By: Heikki Kultala (hkultala.delete@this.sefi.fi), May 12, 2013 1:02 am
Room: Moderated Discussions
> > But on clients, applications like compilers, game physics and AI, etc, also have similar issues.
>
> 99% of desktop/laptop users are not running compilers at all. As for
> gaming, that's also rather a niche, and in any case I'm skeptical about
> whether current game engines show much benefit from running on 4C/8T
> rather than 4C/4T. Latency matters a lot for gaming, and I'm not at
> all sure that 8 slow threads are better than 4 fast ones.
Everybody who does 3d gaming is doing compiling. The drivers of the 3d chips are compiling high-level shader code to the assembly language of the GPU.
For gaming, 4 fast ones are better than 8 slow ones. But with symmetric multi-threading, you kinda get both. When there are only 4 threads active, those execute very quickly, but when another 4 threads appear, those increase the performance.
But without SMT, doing a context switch to execute the fifth thread would cause a major slowdown.
> Most desktops/laptops are most running web browsers and office apps
> (word processing, spreadsheet etc). Which don't exploit many
> threads very effectively, if at all.
Yes. That's why small about of big cores(with multi-threading) is much better for them than larger amount of small cores.
> > For this type of applications, adding SMT to an OoO core can deliver a
> > very big performance improvement with very little area/speed overhead.
>
> I don't dispute that there are some workloads which benefit greatly
> from SMT. I just don't think many desktop/laptop systems are running
> such workloads frequently.
Often the situation might also be, that the user is having 2-core processor and executing a program which uses two threads. Then some background task needs some CPU time. Without multi-threading, a slow context witch is needed and executing of another one of the important thread halts totally. With muti-threading, it only slows down slightly.
> > Which leads to an interesting situation, on the x86 world.
> > The cores with SMT from Intel are also the ones with most execution
> > resources and, by far, best single thread performance.
>
> Right. When Intel makes a big power-hungry core, then a) they target
> it at servers as well as desktops/laptops, because the high margins
> of servers are attractive,
Wrong. For servers large amount of small cores and heavy caches are much better
> so b) they put in SMT, because it's very
> effective for server workloads. But that doesn't prove that SMT is
> the optimal choice for desktop/laptop cpu's.

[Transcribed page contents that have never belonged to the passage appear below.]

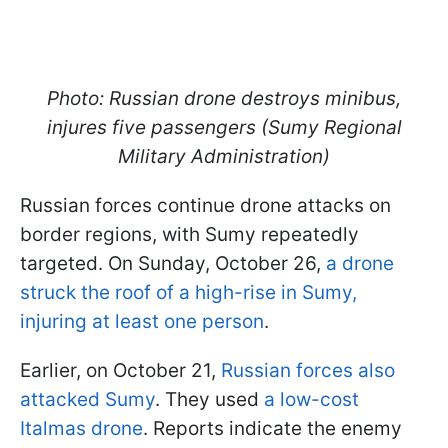
Photo: Russian drone destroys minibus,
injures five passengers (Sumy Regional
Military Administration)
Russian forces continue drone attacks on
border regions, with Sumy repeatedly
targeted. On Sunday, October 26,
a drone
struck the roof of a high-rise in Sumy,
injuring at least one person
.
Earlier, on October 21,
Russian forces also
attacked Sumy
. They used
a low-cost
Italmas drone
. Reports indicate the enemy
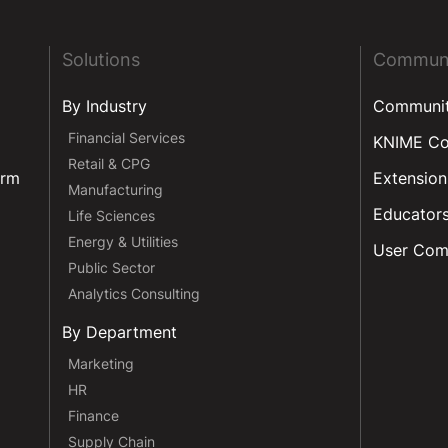
Solutions
Commun
By Industry
Communi
Financial Services
KNIME C
Retail & CPG
orm
Extension
Manufacturing
Educator
Life Sciences
Energy & Utilities
User Com
Public Sector
Analytics Consulting
By Department
Marketing
HR
Finance
Supply Chain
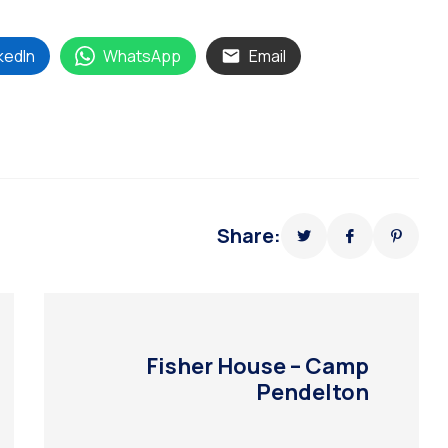
kedIn
WhatsApp
Email
Share:
Fisher House – Camp
Pendelton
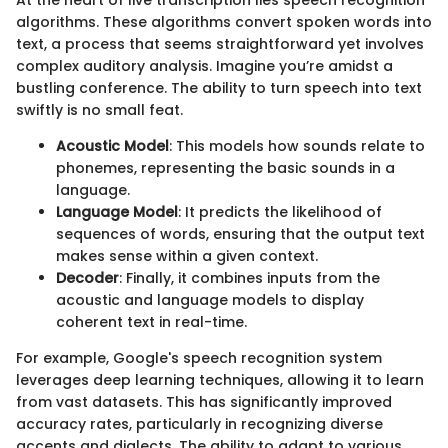
algorithms. These algorithms convert spoken words into
text, a process that seems straightforward yet involves
complex auditory analysis. Imagine you’re amidst a
bustling conference. The ability to turn speech into text
swiftly is no small feat.
Acoustic Model
: This models how sounds relate to
phonemes, representing the basic sounds in a
language.
Language Model
: It predicts the likelihood of
sequences of words, ensuring that the output text
makes sense within a given context.
Decoder
: Finally, it combines inputs from the
acoustic and language models to display
coherent text in real-time.
For example, Google's speech recognition system
leverages deep learning techniques, allowing it to learn
from vast datasets. This has significantly improved
accuracy rates, particularly in recognizing diverse
accents and dialects. The ability to adapt to various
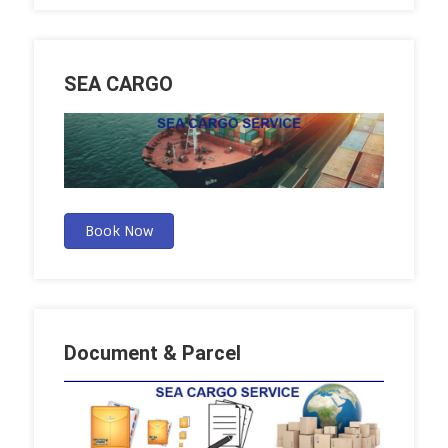
SEA CARGO
Book Now
Document & Parcel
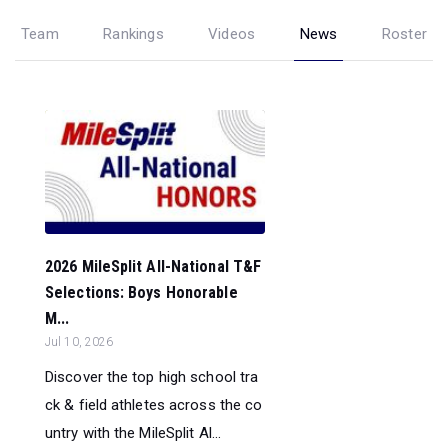
Team
Rankings
Videos
News
Roster
2026 MileSplit All-National T&F
Selections: Boys Honorable
M...
Jul 10, 2026
Discover the top high school tra
ck & field athletes across the co
untry with the MileSplit Al...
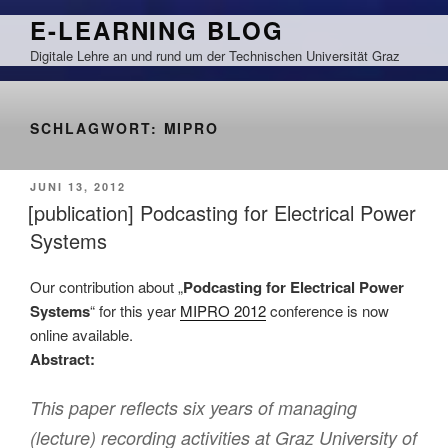
Zum
E-LEARNING BLOG
Inhalt
Digitale Lehre an und rund um der Technischen Universität Graz
springen
SCHLAGWORT:
MIPRO
VERÖFFENTLICHT
JUNI 13, 2012
AM
[publication] Podcasting for Electrical Power
Systems
Our contribution about „
Podcasting for Electrical Power
Systems
“ for this year
MIPRO 2012
conference is now
online available.
Abstract:
This paper reflects six years of managing
(lecture) recording activities at Graz University of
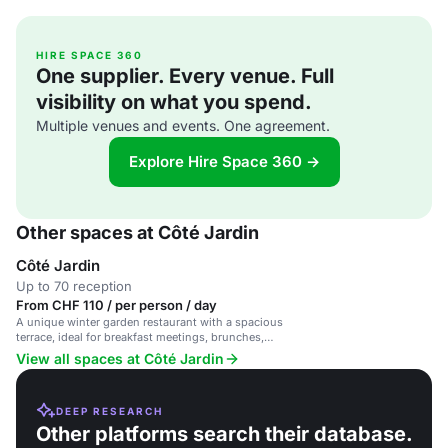
HIRE SPACE 360
One supplier. Every venue. Full
visibility on what you spend.
Multiple venues and events. One agreement.
Explore Hire Space 360 →
Other spaces at Côté Jardin
Côté Jardin
Up to 70 reception
From CHF 110 / per person / day
A unique winter garden restaurant with a spacious
terrace, ideal for breakfast meetings, brunches,
and private events.
View all spaces at Côté Jardin
DEEP RESEARCH
Other platforms search their database.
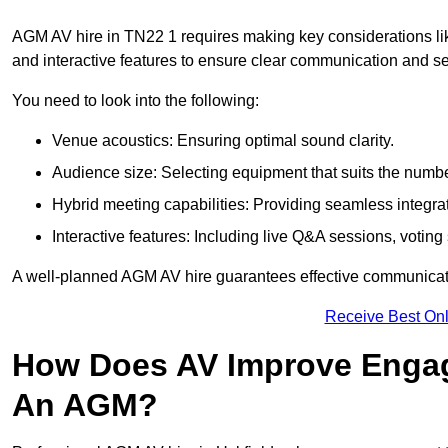
AGM AV hire in TN22 1 requires making key considerations lik
and interactive features to ensure clear communication and
You need to look into the following:
Venue acoustics: Ensuring optimal sound clarity.
Audience size: Selecting equipment that suits the numbe
Hybrid meeting capabilities: Providing seamless integrat
Interactive features: Including live Q&A sessions, voti
A well-planned AGM AV hire guarantees effective communicati
Receive Best Onl
How Does AV Improve Engag
An AGM?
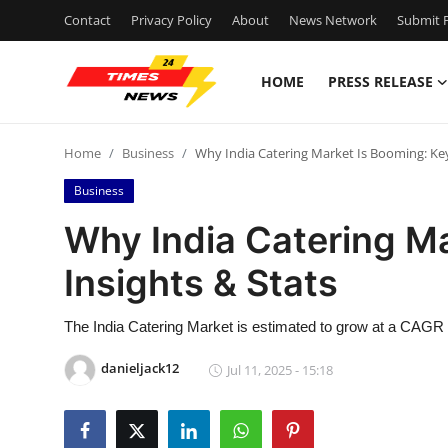
Contact
Privacy Policy
About
News Network
Submit P
HOME
PRESS RELEASE
Home
Home
Business
Why India Catering Market Is Booming: Key
Contact
Business
Press Release
Why India Catering Ma
Insights & Stats
Privacy Policy
About
The India Catering Market is estimated to grow at a CAGR of
danieljack12
Jul 11, 2025 - 15:18
News Network
Submit Press Release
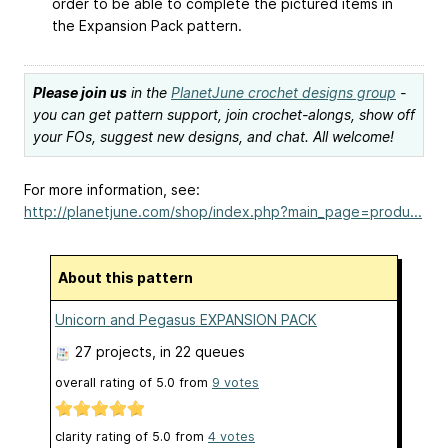
order to be able to complete the pictured items in
the Expansion Pack pattern.
Please join us
in the
PlanetJune crochet designs group
-
you can get pattern support, join crochet-alongs, show off
your FOs, suggest new designs, and chat. All welcome!
For more information, see:
http://planetjune.com/shop/index.php?main_page=produ...
About this pattern
Unicorn and Pegasus EXPANSION PACK
27 projects
, in 22 queues
overall rating of
5.0
from
9
votes
clarity rating of
5.0
from
4
votes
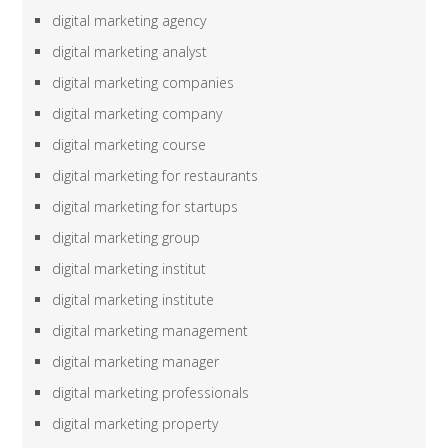
digital marketing agency
digital marketing analyst
digital marketing companies
digital marketing company
digital marketing course
digital marketing for restaurants
digital marketing for startups
digital marketing group
digital marketing institut
digital marketing institute
digital marketing management
digital marketing manager
digital marketing professionals
digital marketing property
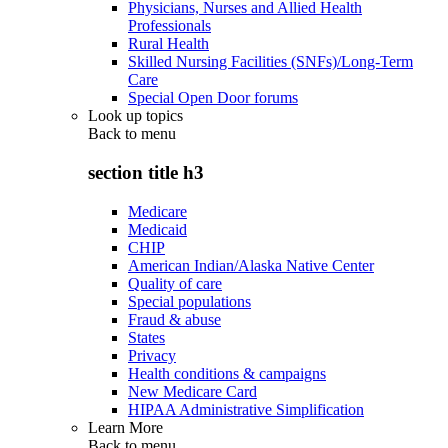
Physicians, Nurses and Allied Health
Professionals
Rural Health
Skilled Nursing Facilities (SNFs)/Long-Term
Care
Special Open Door forums
Look up topics
Back to
menu
section title h3
Medicare
Medicaid
CHIP
American Indian/Alaska Native Center
Quality of care
Special populations
Fraud & abuse
States
Privacy
Health conditions & campaigns
New Medicare Card
HIPAA Administrative Simplification
Learn More
Back to
menu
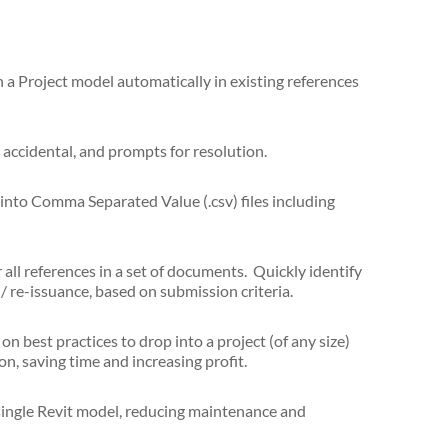
a Project model automatically in existing references
 accidental, and prompts for resolution.
into Comma Separated Value (.csv) files including
 all references in a set of documents. Quickly identify
/ re-issuance, based on submission criteria.
on best practices to drop into a project (of any size)
, saving time and increasing profit.
single Revit model, reducing maintenance and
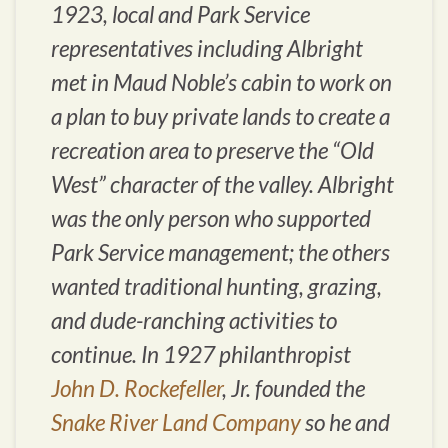
1923, local and Park Service
representatives including Albright
met in Maud Noble’s cabin to work on
a plan to buy private lands to create a
recreation area to preserve the “Old
West” character of the valley. Albright
was the only person who supported
Park Service management; the others
wanted traditional hunting, grazing,
and dude-ranching activities to
continue. In 1927 philanthropist
John D. Rockefeller
, Jr. founded the
Snake River Land Company
so he and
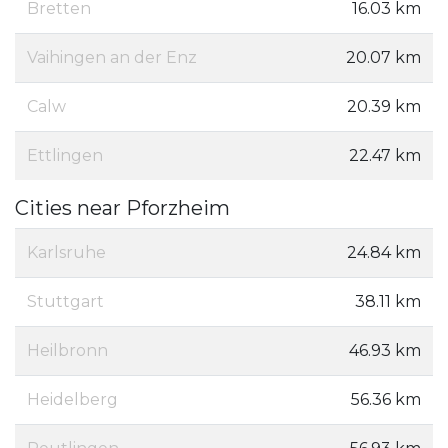
Bretten
16.03 km
Vaihingen an der Enz
20.07 km
Calw
20.39 km
Ettlingen
22.47 km
Cities near Pforzheim
Karlsruhe
24.84 km
Stuttgart
38.11 km
Heilbronn
46.93 km
Heidelberg
56.36 km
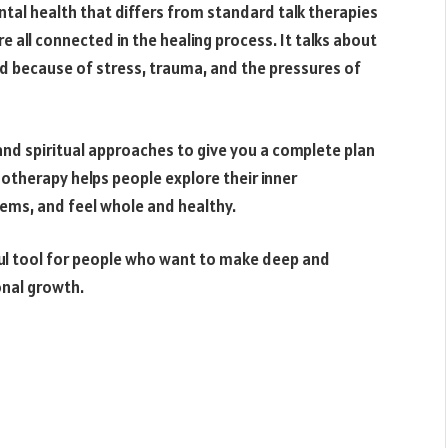
tal health that differs from standard talk therapies
e all connected in the healing process. It talks about
ld because of stress, trauma, and the pressures of
 and spiritual approaches to give you a complete plan
otherapy helps people explore their inner
ems, and feel whole and healthy.
ful tool for people who want to make deep and
onal growth.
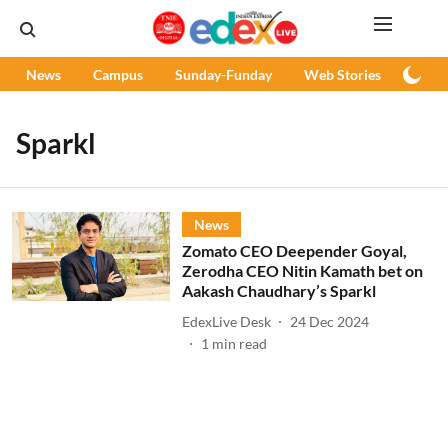
News
Campus
Sunday-Funday
Web Stories
Podc
Sparkl
News
Zomato CEO Deepender Goyal,
Zerodha CEO Nitin Kamath bet on
Aakash Chaudhary’s Sparkl
EdexLive Desk
24 Dec 2024
1
min read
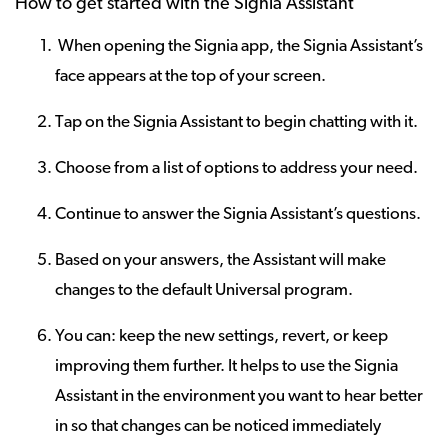
How to get started with the Signia Assistant
When opening the Signia app, the Signia Assistant’s
face appears at the top of your screen.
Tap on the Signia Assistant to begin chatting with it.
Choose from a list of options to address your need.
Continue to answer the Signia Assistant’s questions.
Based on your answers, the Assistant will make
changes to the default Universal program.
You can: keep the new settings, revert, or keep
improving them further. It helps to use the Signia
Assistant in the environment you want to hear better
in so that changes can be noticed immediately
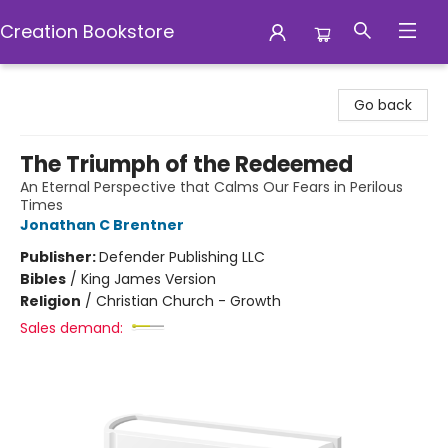
Creation Bookstore
Creation Bookstore
Go back
The Triumph of the Redeemed
An Eternal Perspective that Calms Our Fears in Perilous
Times
Jonathan C Brentner
Publisher:
Defender Publishing LLC
Bibles
/
King James Version
Religion
/
Christian Church - Growth
Sales demand:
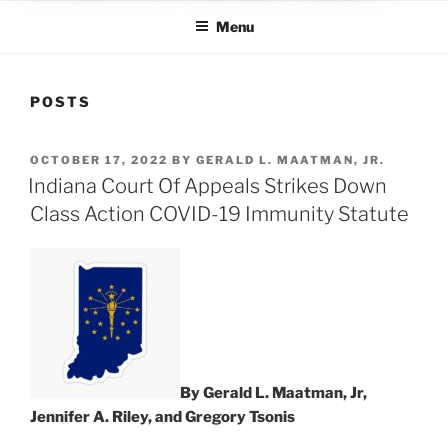
Menu
POSTS
POSTED
OCTOBER 17, 2022
BY
GERALD L. MAATMAN, JR.
ON
Indiana Court Of Appeals Strikes Down
Class Action COVID-19 Immunity Statute
By Gerald L. Maatman, Jr,
Jennifer A. Riley, and Gregory Tsonis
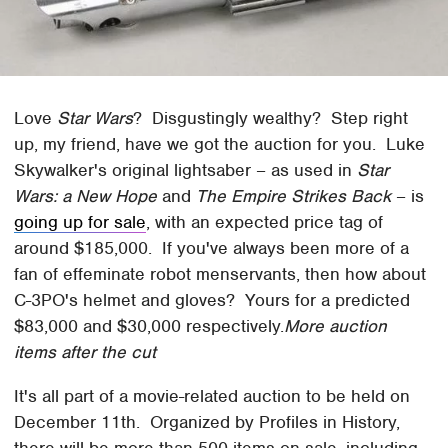
Love
Star Wars
? Disgustingly wealthy? Step right
up, my friend, have we got the auction for you. Luke
Skywalker's original lightsaber – as used in
Star
Wars: a New Hope
and
The Empire Strikes Back
– is
going up for sale
, with an expected price tag of
around $185,000. If you've always been more of a
fan of effeminate robot menservants, then how about
C-3PO's helmet and gloves? Yours for a predicted
$83,000 and $30,000 respectively.
More auction
items after the cut
It's all part of a movie-related auction to be held on
December 11th. Organized by Profiles in History,
there will be more than 500 items on sale, including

No, they put in SMT because it's almost free performance imorovement, for ALL markets.
> I'm not saying the resulting chips are bad; I'm just saying that it
> would be really interesting to see what Intel's architects could
> deliver if they made a 4C/4T desktop chip without worrying about
> server workloads.
They would get a chip that has like 2% better single-thread performance, but 25% worse multi-threaded peformance.
Big core with SMT is the best solution for workloads which are mainly single-threaded but sometimes multi-threaded.